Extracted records
>>

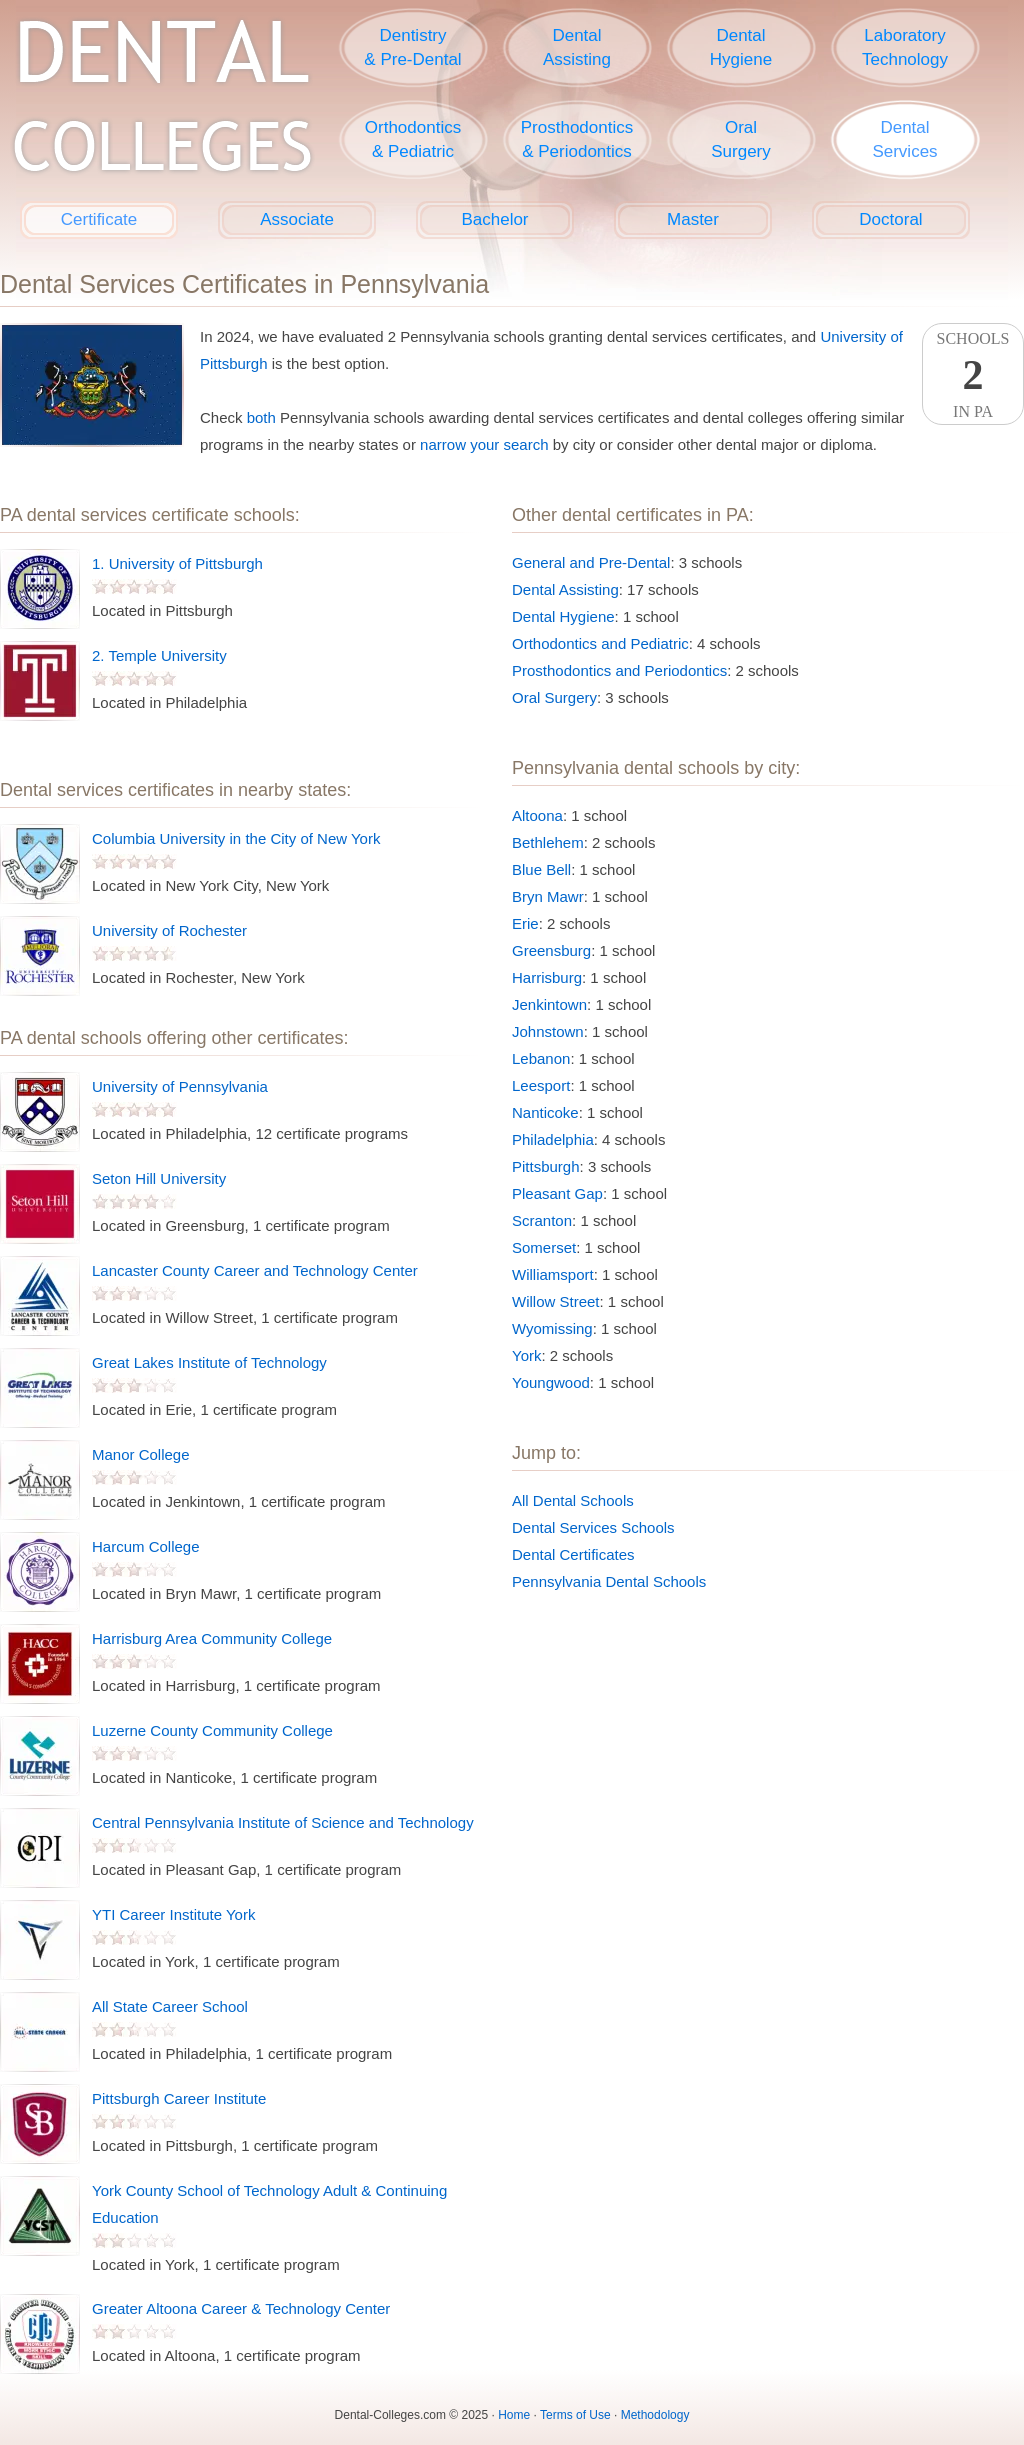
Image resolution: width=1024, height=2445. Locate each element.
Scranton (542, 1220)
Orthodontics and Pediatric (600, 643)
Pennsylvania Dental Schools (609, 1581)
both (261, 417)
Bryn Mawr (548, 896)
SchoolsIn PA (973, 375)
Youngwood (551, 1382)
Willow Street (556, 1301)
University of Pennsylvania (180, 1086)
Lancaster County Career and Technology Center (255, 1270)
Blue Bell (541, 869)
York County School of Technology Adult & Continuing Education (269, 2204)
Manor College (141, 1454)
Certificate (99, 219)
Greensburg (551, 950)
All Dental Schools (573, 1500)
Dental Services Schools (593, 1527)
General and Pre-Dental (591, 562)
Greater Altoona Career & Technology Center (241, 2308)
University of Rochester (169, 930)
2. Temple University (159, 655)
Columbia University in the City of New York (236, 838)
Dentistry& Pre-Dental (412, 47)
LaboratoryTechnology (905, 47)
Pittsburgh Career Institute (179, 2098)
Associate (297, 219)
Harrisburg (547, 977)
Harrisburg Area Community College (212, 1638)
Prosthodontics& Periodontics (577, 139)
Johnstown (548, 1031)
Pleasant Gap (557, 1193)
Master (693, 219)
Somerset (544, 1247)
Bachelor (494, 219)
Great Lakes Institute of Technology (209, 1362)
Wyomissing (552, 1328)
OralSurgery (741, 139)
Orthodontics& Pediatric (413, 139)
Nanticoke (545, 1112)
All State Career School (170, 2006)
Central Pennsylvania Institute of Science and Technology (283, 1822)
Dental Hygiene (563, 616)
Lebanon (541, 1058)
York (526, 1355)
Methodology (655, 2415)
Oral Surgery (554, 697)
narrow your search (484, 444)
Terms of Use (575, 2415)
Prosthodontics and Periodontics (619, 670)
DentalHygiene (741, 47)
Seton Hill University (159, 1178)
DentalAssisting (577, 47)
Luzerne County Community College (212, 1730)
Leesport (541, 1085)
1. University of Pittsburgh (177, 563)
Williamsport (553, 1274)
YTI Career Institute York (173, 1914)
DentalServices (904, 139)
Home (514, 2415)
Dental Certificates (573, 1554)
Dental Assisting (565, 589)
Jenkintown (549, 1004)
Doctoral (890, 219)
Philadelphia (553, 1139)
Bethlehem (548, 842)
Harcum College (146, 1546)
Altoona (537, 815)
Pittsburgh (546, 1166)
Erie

<<

Work item
Scan the lines above for "Community" and state how many match, nothing more.

Solution
2